Commodity prices were mixed in September as base and precious metals surged following an announcement by the Federal Reserve (Fed) that it would start a third ’unlimited’ stimulus program. In contrast grain and energy markets, which were the winners of the previous months, were weaker.
Investors regained their interest in precious metals after Ben Bernanke, the chairman of the Fed, announced further bond buying and more cheap money in the future. Keeping interest rates at or near zero for many years and real interest rates firmly negative on 10-year US bonds is considered positive for precious metals. Gold hit its high for the month at US$1,790 and bullion for immediate delivery in London climbed to a record price at EUR1,379.32 (US$1,773.64) an ounce.

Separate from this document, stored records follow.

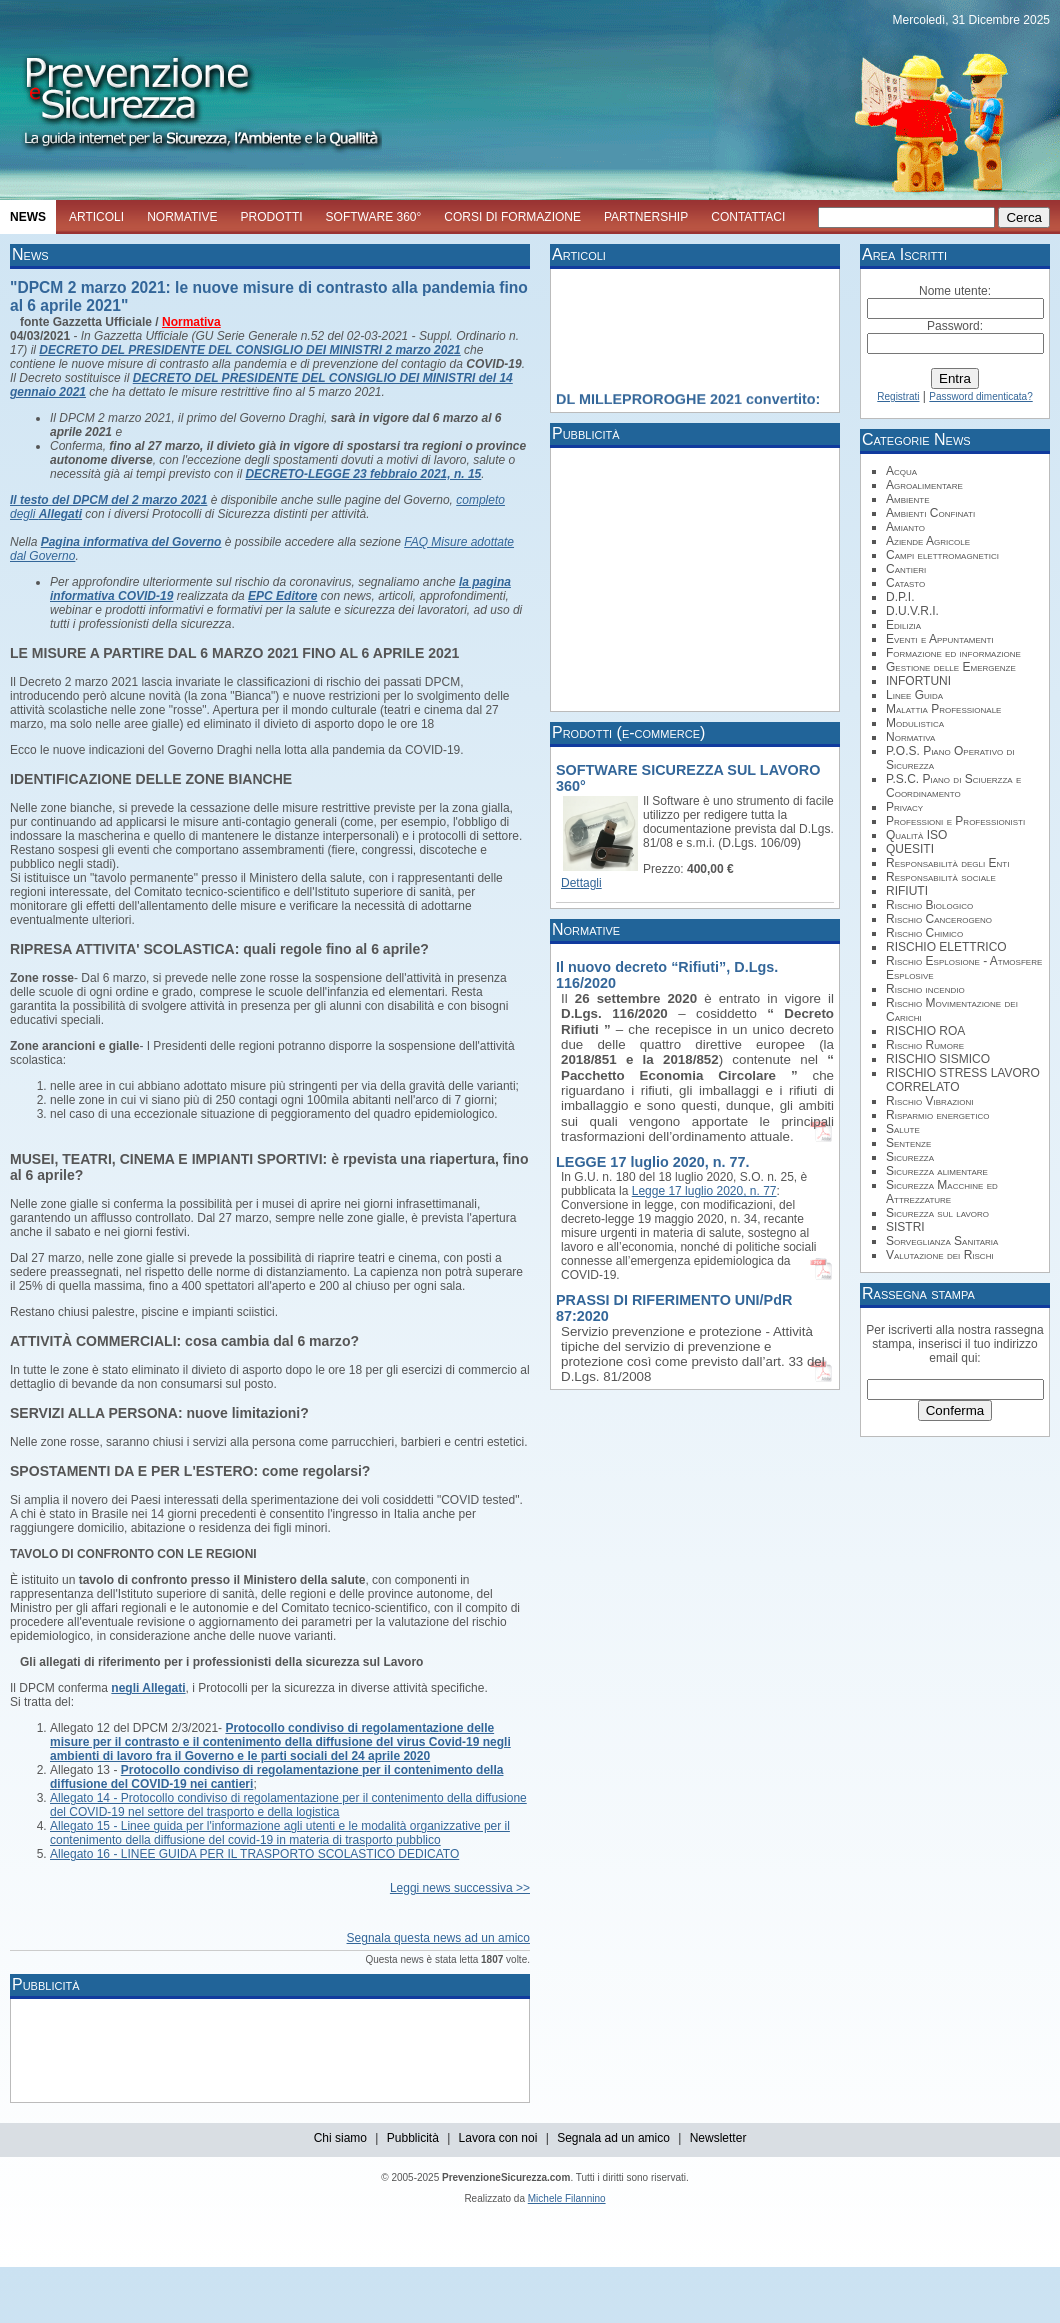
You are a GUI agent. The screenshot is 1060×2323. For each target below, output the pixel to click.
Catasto (905, 583)
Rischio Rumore (925, 1045)
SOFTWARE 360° (374, 217)
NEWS (28, 217)
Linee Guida (914, 695)
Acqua (901, 471)
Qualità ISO (916, 835)
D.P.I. (900, 597)
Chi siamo (340, 2138)
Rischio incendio (925, 989)
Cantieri (906, 569)
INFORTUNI (918, 681)
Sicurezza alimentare (937, 1171)
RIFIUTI (907, 891)
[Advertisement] (380, 2049)
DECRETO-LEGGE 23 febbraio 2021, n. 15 (363, 474)
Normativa (191, 322)
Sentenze (908, 1143)
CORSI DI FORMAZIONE (512, 217)
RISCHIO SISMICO (938, 1059)
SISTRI (905, 1227)
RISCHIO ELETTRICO (946, 947)
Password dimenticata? (980, 396)
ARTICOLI (96, 217)
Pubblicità (413, 2138)
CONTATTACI (748, 217)
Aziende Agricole (928, 541)
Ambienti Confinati (930, 513)
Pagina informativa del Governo (131, 542)
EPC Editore (282, 596)
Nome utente (953, 291)
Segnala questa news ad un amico (438, 1938)
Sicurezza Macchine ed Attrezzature (942, 1192)
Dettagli (581, 883)
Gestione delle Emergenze (951, 667)
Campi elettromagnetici (942, 555)
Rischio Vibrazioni (930, 1101)
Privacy (904, 807)
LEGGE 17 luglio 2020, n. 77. (653, 1162)
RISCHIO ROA (925, 1031)
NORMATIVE (182, 217)
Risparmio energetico (937, 1115)
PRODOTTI (272, 217)
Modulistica (915, 723)
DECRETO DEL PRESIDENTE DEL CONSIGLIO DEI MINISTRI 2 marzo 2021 (249, 350)
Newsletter (718, 2138)
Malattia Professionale (943, 709)
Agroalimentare (924, 485)
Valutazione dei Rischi (940, 1255)
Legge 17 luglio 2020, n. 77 (704, 1191)
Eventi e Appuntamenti (940, 639)
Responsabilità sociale (941, 877)
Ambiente (908, 499)
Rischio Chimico (924, 933)
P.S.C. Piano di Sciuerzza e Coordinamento (953, 786)
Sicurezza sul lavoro (937, 1213)
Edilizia (903, 625)
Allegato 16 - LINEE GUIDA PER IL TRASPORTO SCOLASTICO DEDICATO (254, 1854)
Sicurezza (910, 1157)
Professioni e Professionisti (955, 821)
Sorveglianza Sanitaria (942, 1241)
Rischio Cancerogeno (939, 919)
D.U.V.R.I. (912, 611)
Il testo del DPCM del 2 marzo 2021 (108, 500)
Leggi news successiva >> (460, 1888)
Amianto (905, 527)
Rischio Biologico (929, 905)
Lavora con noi (498, 2138)
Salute (903, 1129)
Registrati (898, 396)
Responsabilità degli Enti (947, 863)
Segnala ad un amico (613, 2138)
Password (953, 326)
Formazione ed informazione (953, 653)
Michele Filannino (567, 2198)
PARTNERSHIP (646, 217)
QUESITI (910, 849)
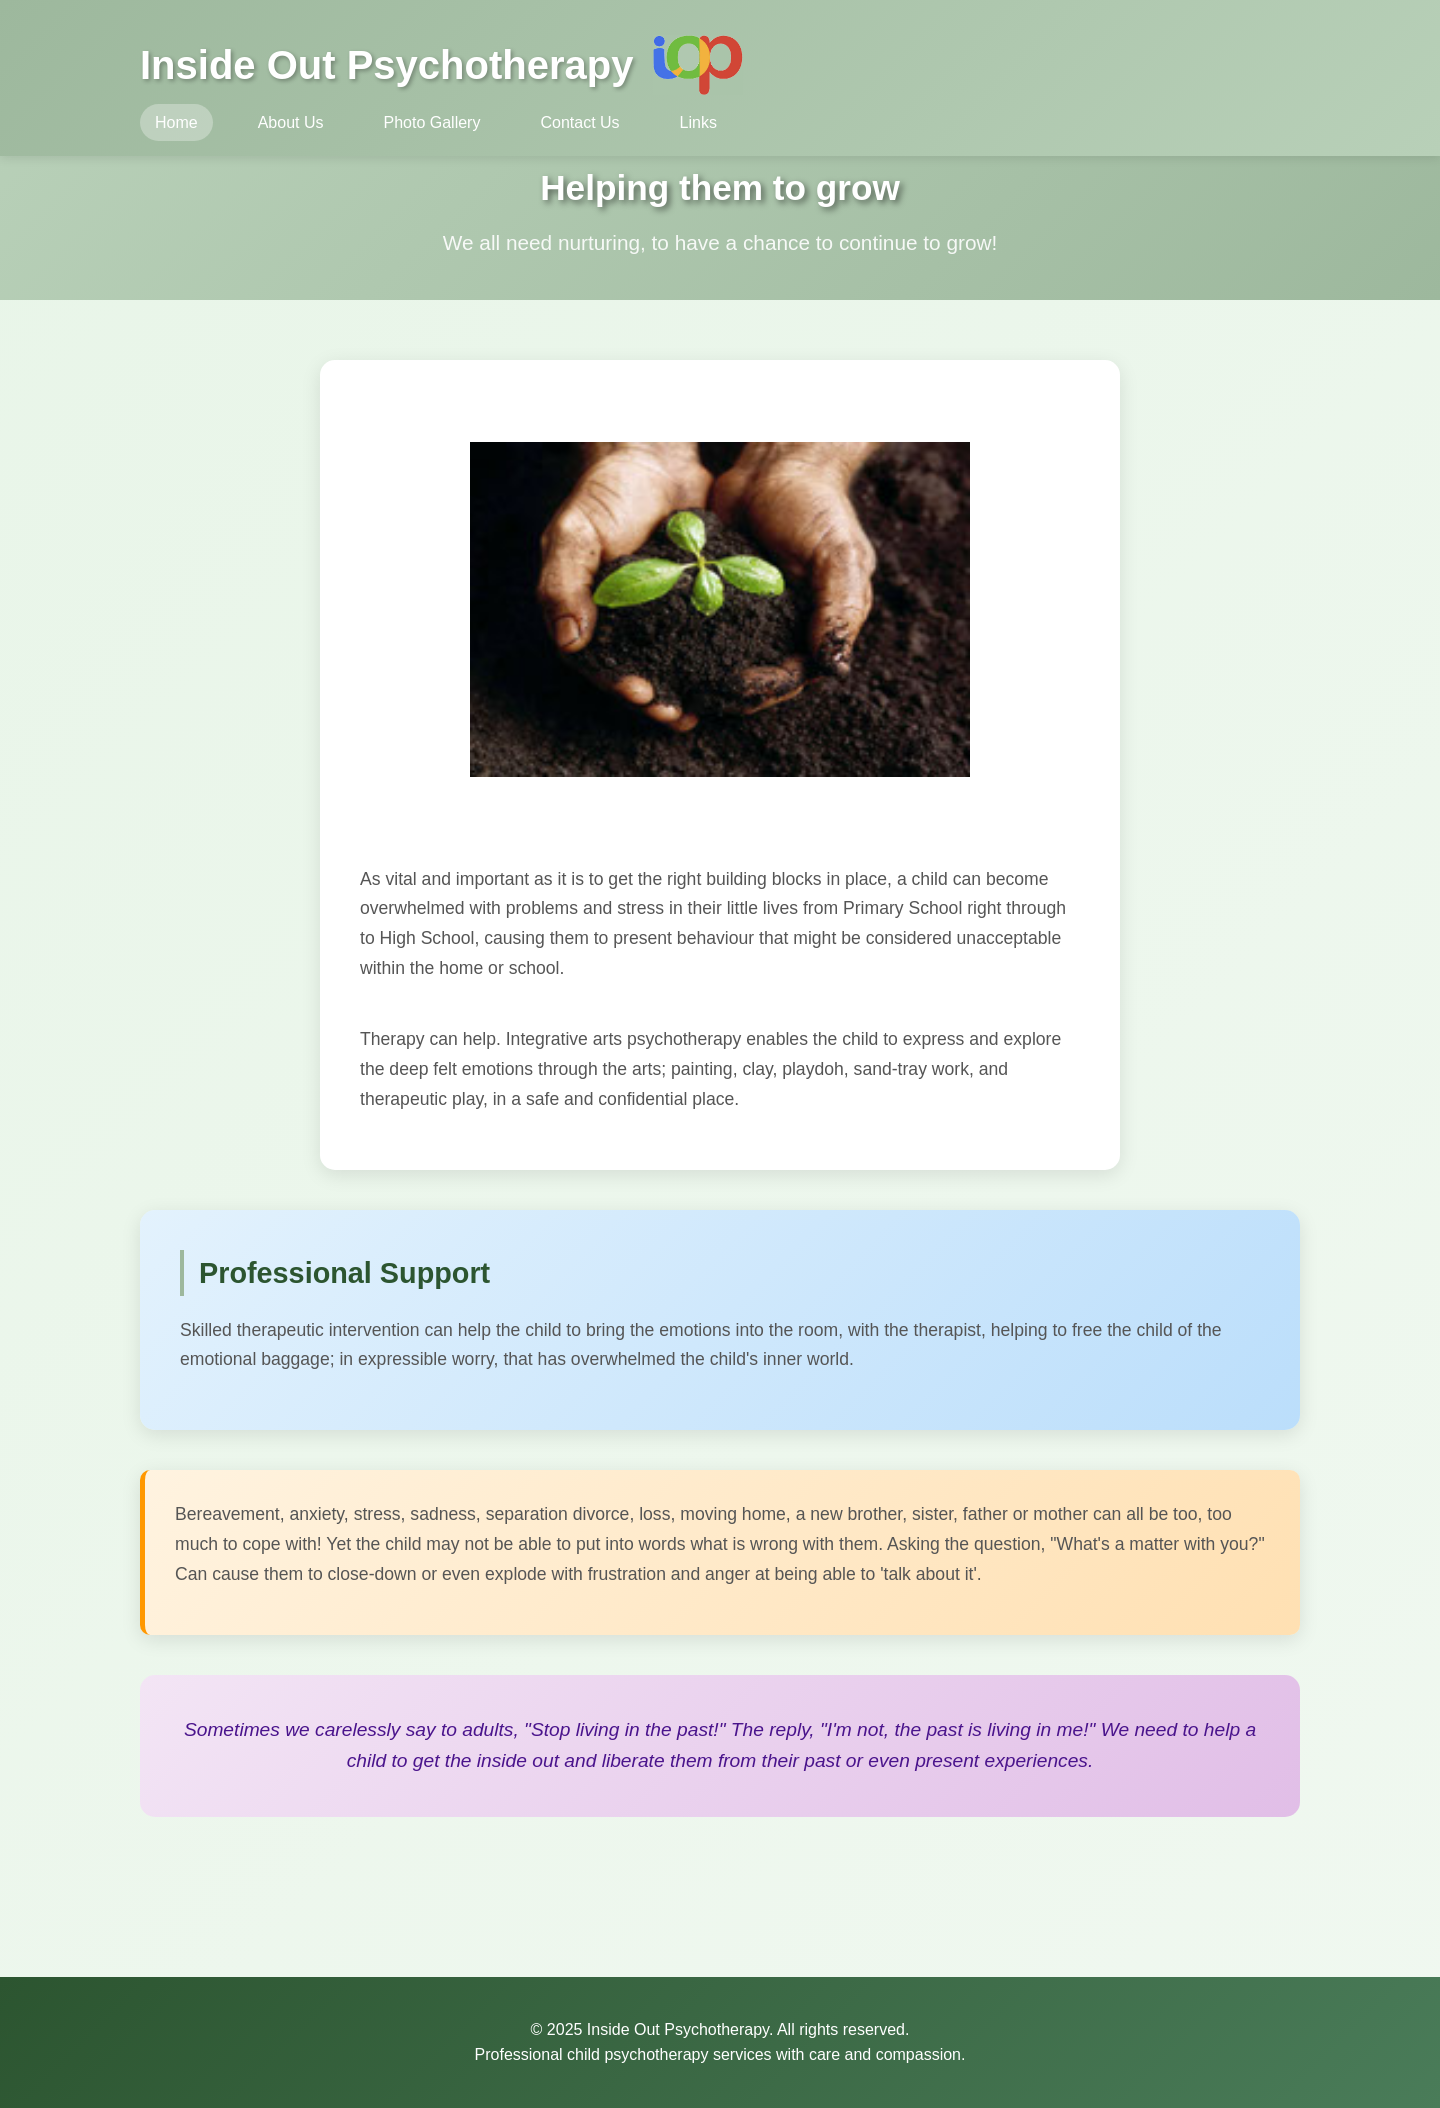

Interestingly crude oil futures couldn’t benefit from the Fed’s intention to create higher inflation expectations. WTI crude oil lost more than 6% for the month and Brent crude oil shed more than 3%. Talk that Saudi Arabia boosted crude supplies, the upcoming US presidential election and prospects of weaker energy demand from China pushed prices significantly lower.
Soybeans and corn fell more than 10% as traders liquidated positions and took profits after an impressive rally so far this year.
Industrial metals climbed near to their 2012 highs, clearly outperforming all other commodity markets in September. Nickel, lead and zinc, all traded on the London Metal Exchange, rallied between 10-15%. The FTSE Physical Commodity Industrial Metals Index, including aluminium, copper, nickel and zinc advanced 8.95%. Similar to precious metals, the driver behind rising prices is the stimulus spending by the major central banks (the US, Europe and Japan) and in addition China’s US$157 billion infrastructure program. The high level of existing supply stocks and worries about a serious economic downturn in China could dampen the up move in metals over the medium term but for now they are all positioned to move higher.